_Exercise goal_
Write out the data exactly, please, and omit the pictures.

_Records for processing_
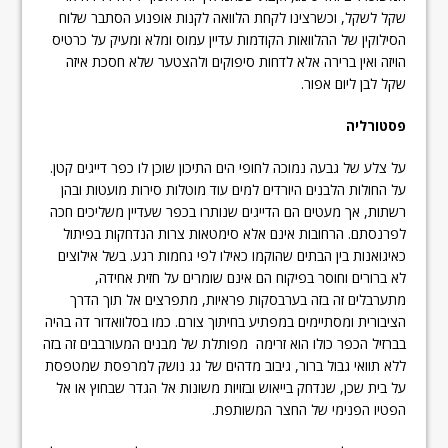
שקל לשקל, וכשרצינו לקחת הלוואה לקנות אופנוע הסתבר שלוח
הסילוקין של ההלוואות הקודמות עדיין עמוס ומלא ומעיק על כרטיס
הויזה ואין ברירה אלא לדחות סיפוקים ולהצטער שלא חסכת איזה
שקל לבן ליום אפור.
פסטורליה
על צלע של גבעה נמוכה לחופי הים התיכון שוכן לו כפר דייגים קטן.
על החולות הלבנים היורדים למים עוד מוטלות סירות מועטות ובהן
רשתות, אך מעטים הם הדייגים שנותרו בכפר שעדיין משליכים חכה
לפרנסתם. הרחובות אינם אלא סימטאות צרות הנדחקות בפיתול
כאיגואנות בין הבתים שהוקמו כאילו לפי גחמות רגע. בשל אילוצים
לא ברורים וחוסר בפיקוח הם אינם שומרים על חזית אחידה,
מתערבלים זה בזה בערבסקות פראיות, מתפרצים אל תוך הדרך
הציבורית ומסתיימים במפתיע בחיתוך צורם. כמו בסלוואדור דה בהיה
בברזיל הכפר כולו הוא זרימה מפותלת של מבנים המעורבבים זה בזה
ללא תוואי גבול ברור, גיבוב מדהים של גג נושק למרפסת שמטפסת
על בית שכן, שנדחק בייאוש ובזויות משונות אל הגדר שבחוץ או אל
הפטיו הפנימי של החצר המשותפת.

_Answer box_
שקל לשקל, וכשרצינו לקחת הלוואה לקנות אופנוע הסתבר שלוח
הסילוקין של ההלוואות הקודמות עדיין עמוס ומלא ומעיק על כרטיס
הויזה ואין ברירה אלא לדחות סיפוקים ולהצטער שלא חסכת איזה
שקל לבן ליום אפור.
פסטורליה
על צלע של גבעה נמוכה לחופי הים התיכון שוכן לו כפר דייגים קטן.
על החולות הלבנים היורדים למים עוד מוטלות סירות מועטות ובהן
רשתות, אך מעטים הם הדייגים שנותרו בכפר שעדיין משליכים חכה
לפרנסתם. הרחובות אינם אלא סימטאות צרות הנדחקות בפיתול
כאיגואנות בין הבתים שהוקמו כאילו לפי גחמות רגע. בשל אילוצים
לא ברורים וחוסר בפיקוח הם אינם שומרים על חזית אחידה,
מתערבלים זה בזה בערבסקות פראיות, מתפרצים אל תוך הדרך
הציבורית ומסתיימים במפתיע בחיתוך צורם. כמו בסלוואדור דה בהיה
בברזיל הכפר כולו הוא זרימה מפותלת של מבנים המעורבבים זה בזה
ללא תוואי גבול ברור, גיבוב מדהים של גג נושק למרפסת שמטפסת
על בית שכן, שנדחק בייאוש ובזויות משונות אל הגדר שבחוץ או אל
הפטיו הפנימי של החצר המשותפת.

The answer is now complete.